(RECORD SET)
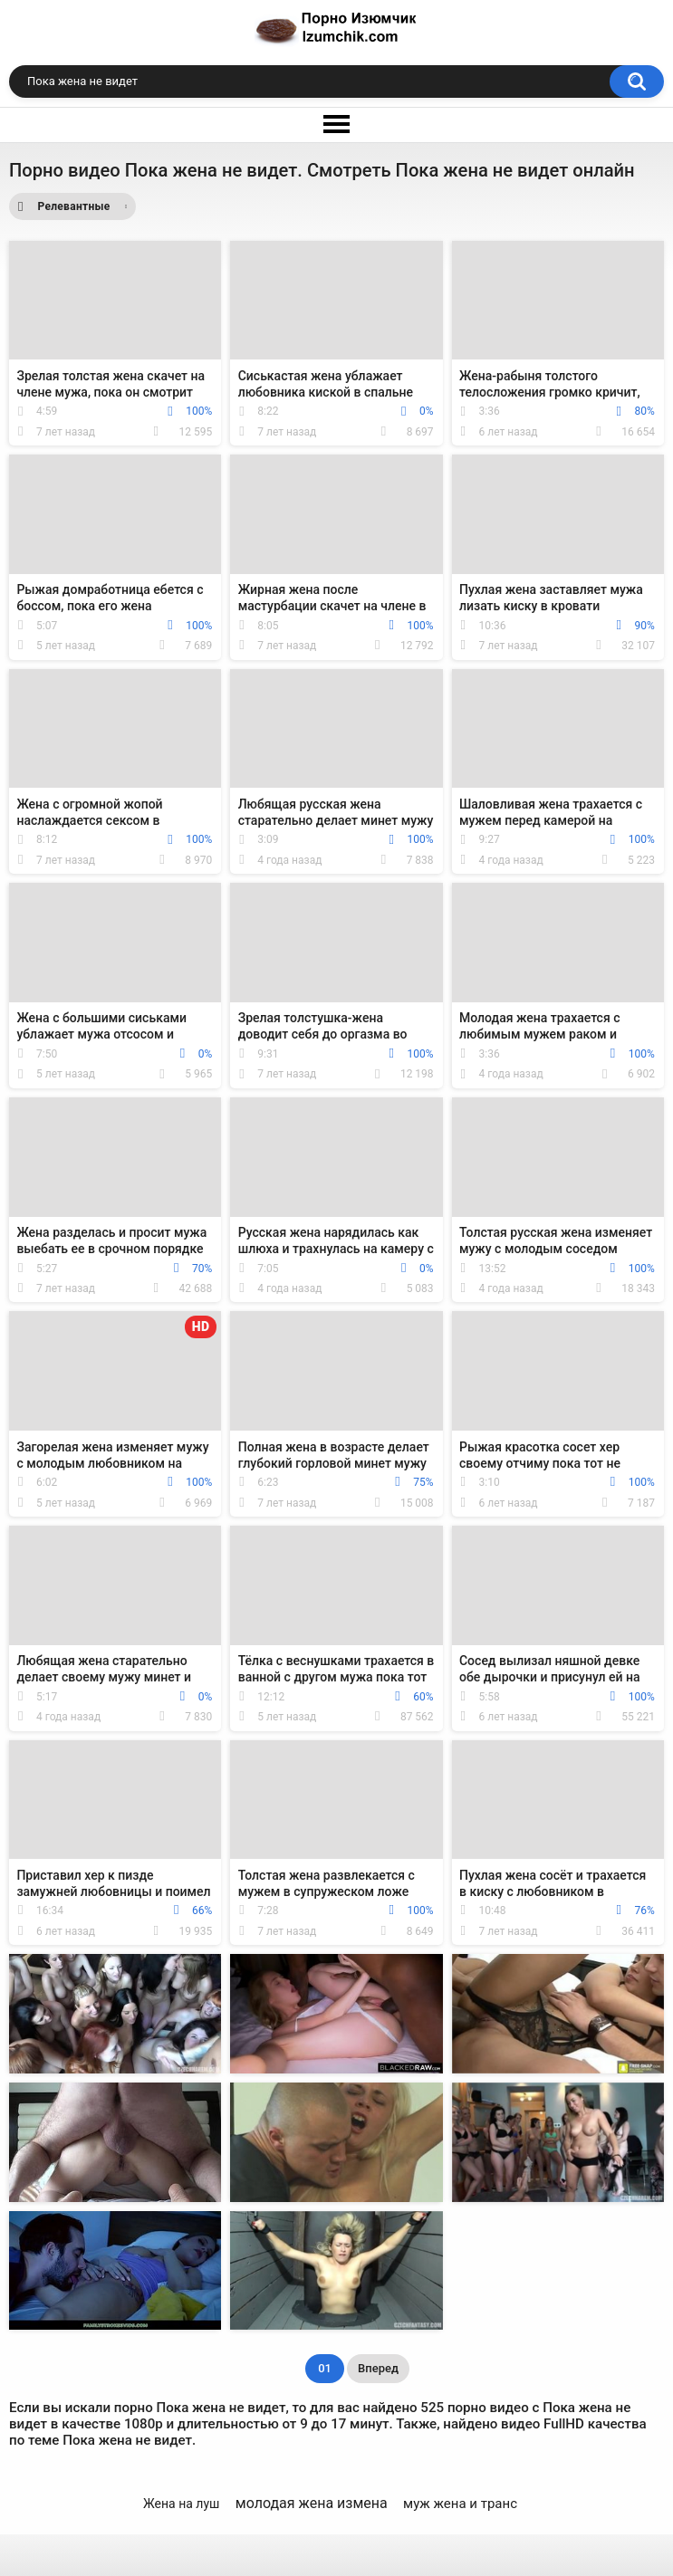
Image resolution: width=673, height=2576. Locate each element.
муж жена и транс (460, 2503)
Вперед (378, 2368)
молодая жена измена (312, 2503)
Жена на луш (181, 2503)
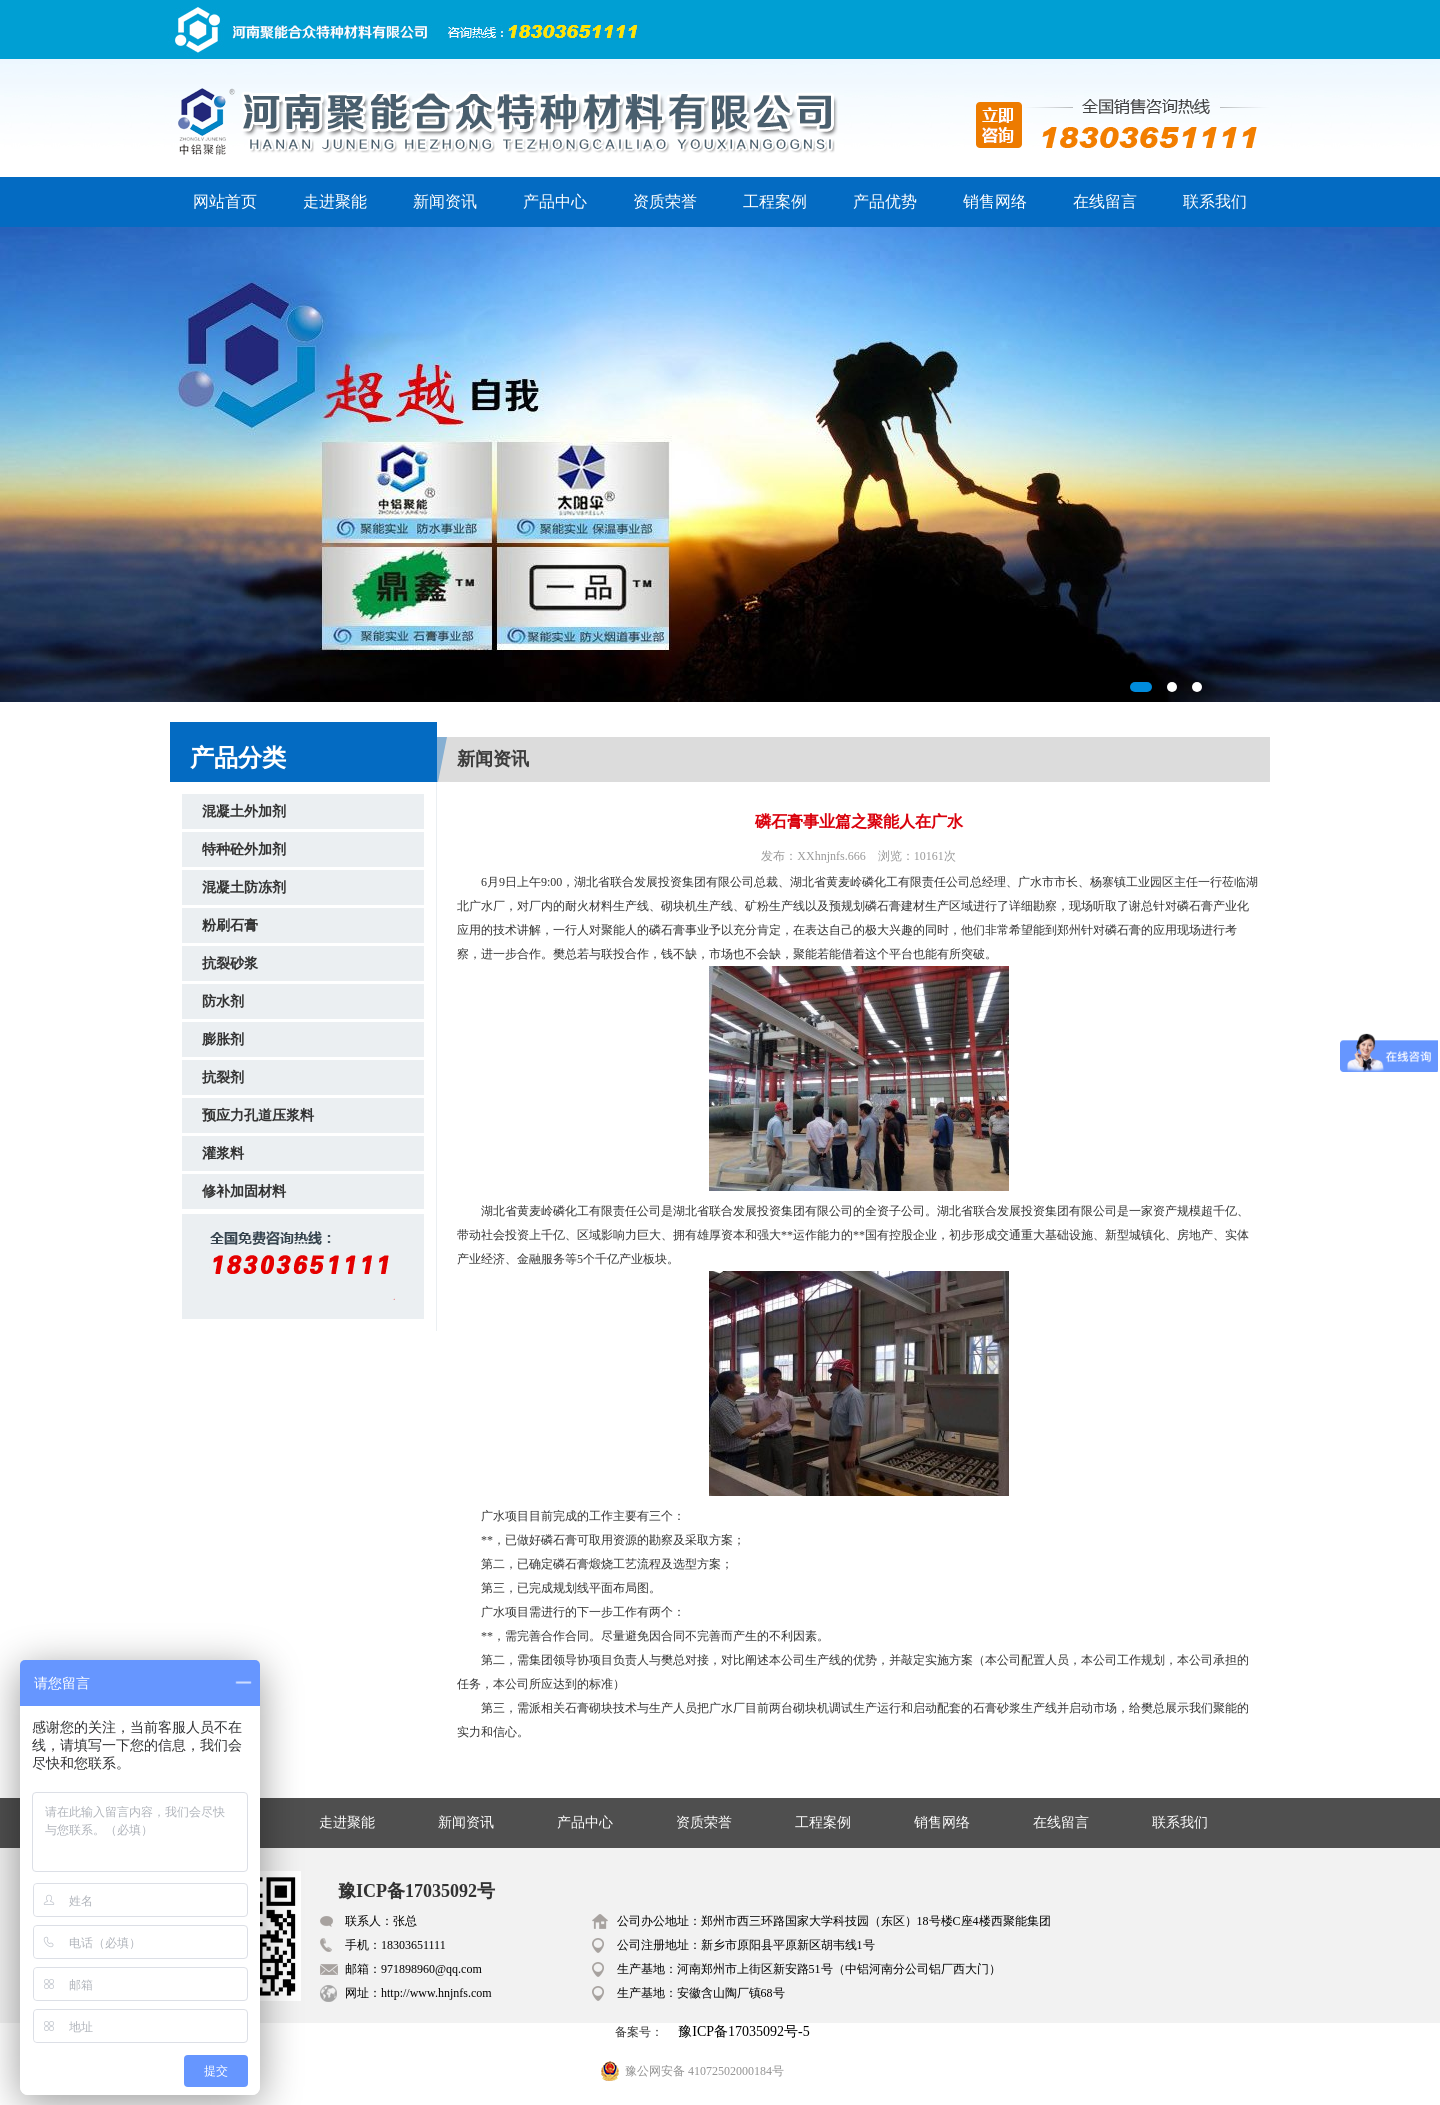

(WHAT TO DO) Since only the text is wanted, repeat all the records above exactly and omit the pictures.

(RESPONSE BOX)
Image resolution: width=673, height=2576. Locate each element.
муж жена и транс (460, 2503)
Вперед (378, 2368)
молодая жена измена (312, 2503)
Жена на луш (181, 2503)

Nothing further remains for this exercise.